Investigators at John Hopkins Hospital used a mean ± 3 standard deviations and reported an upper limit of normal as 2.0 ng/mL for men less than 40 years of age and 2.8 ng/mL for men older than 40 years without any prostatic disease.2,38 Whether lowering the PSA cut-off value to 2 ng/mL will raise the disease specific survival rate remains to be determined. Biopsy in men with PSA levels between 2.6 and 4.0 ng/mL may detect clinically significant prostate cancer more frequently at an organ-confined stage, with a lower PSA progression rate.39 An international multicenter study coordinated by Boerhinger Mannheim from Germany in 199640 covered more than 70 centers from 18 countries (Austria, Canada, Czechin, France, Germany, India, Israel, Italy, Japan, Saudi Arabia, Netherlands, New Zealand, Poland, Portugal, South Africa, Spain, Sweden, Turkey and the UK). The estimation of serum PSA in 1063 asymptomatic healthy men revealed a minimum serum PSA value as 0.001 and maximum as 14.8 ng/mL. The median total PSA concentration for all ages was 0.77 ng/mL. Mettlin et al.41 reported the mean serum PSA as 2.1 ng/mL in 2011 a healthy American white population with a mean average age of 64.5 ± 5.0 years. The average mean PSA concentration for all age groups in our study was 1.6 ng/mL for 3435 healthy men. Also, higher detection rates have been reported when other screening tools have been incorporated in the primary screening. Bangma et al.42 studied 1726 men aged 55–76 years. They combined total serum PSA with a DRE. Cancer detection rate was 4.0% from the biopsy of men with an abnormal DRE, TRUS or total PSA of ≥4.0 ng/mL. Gustafsson et al.43 used an abnormal DRE or TRUS, or total PSA of ≥10 ng/mL as indications for biopsy in 1782 men aged 55–70 years. The reported cancer detection rate was 3.6%.
In our study, the age limit was lowered to 40 years. Screening of younger men will produce a lower, but still significant yield of prostate cancers, but younger men have a greater potential to benefit because they have a longer life expectancy and are more likely to have organ-confined disease. The present study reveals that PSA alone can be used efficiently as a first-line and as a repeat screening test for prostate cancer. PSA levels >4 ng/mL deserve prostatic biopsy, even if DRE and TRUS findings are unremarkable.

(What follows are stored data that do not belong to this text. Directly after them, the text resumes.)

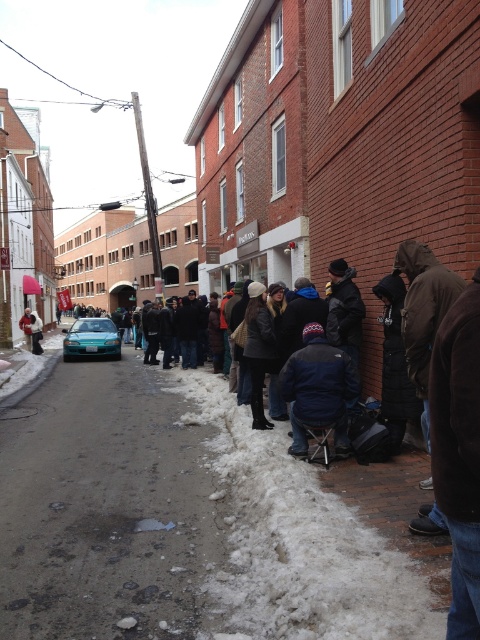 Based on the photo, does porous asphalt road at lower center have a smaller size compared to teal matte car at lower left?

Indeed, porous asphalt road at lower center has a smaller size compared to teal matte car at lower left.

The height and width of the screenshot is (640, 480). What do you see at coordinates (105, 508) in the screenshot? I see `porous asphalt road at lower center` at bounding box center [105, 508].

Where is `porous asphalt road at lower center`? Image resolution: width=480 pixels, height=640 pixels. porous asphalt road at lower center is located at coordinates (105, 508).

Can you confirm if dark blue fleece jacket at center is positioned below white wool coat at lower left?

Yes.

Is point (299, 442) positioned after point (26, 316)?

No.

Who is more distant from viewer, (302, 433) or (34, 314)?

Positioned behind is point (34, 314).

What are the coordinates of `dark blue fleece jacket at center` in the screenshot? It's located at (317, 388).

Who is positioned more to the right, teal matte car at lower left or white wool coat at lower left?

teal matte car at lower left is more to the right.

Can you confirm if teal matte car at lower left is positioned below white wool coat at lower left?

Yes.

What do you see at coordinates (91, 339) in the screenshot? I see `teal matte car at lower left` at bounding box center [91, 339].

Locate an element on the screen. This screenshot has height=640, width=480. teal matte car at lower left is located at coordinates (91, 339).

The overall detection rates of an Iranian population with a PSA of >4.0 ng/mL are higher than those among community volunteers in most Western and Asian countries with the same PSA range. The majority of these cancers are clinically significant. Furthermore, if a decision is made to perform a biopsy when serum PSA is >4.0 ng/mL, the conventional systematic sextant technique may be inadequate for the detection of all clinically significant cancers. Given the results of this study, we hypothesize that racial differences in PSA production arise either prior to and/or independently of cancer. The possibility that the racial differences in cancer detection rate in our study may be due to socioeconomic factors, needs further study. Our results clearly need to be confirmed by other, larger studies.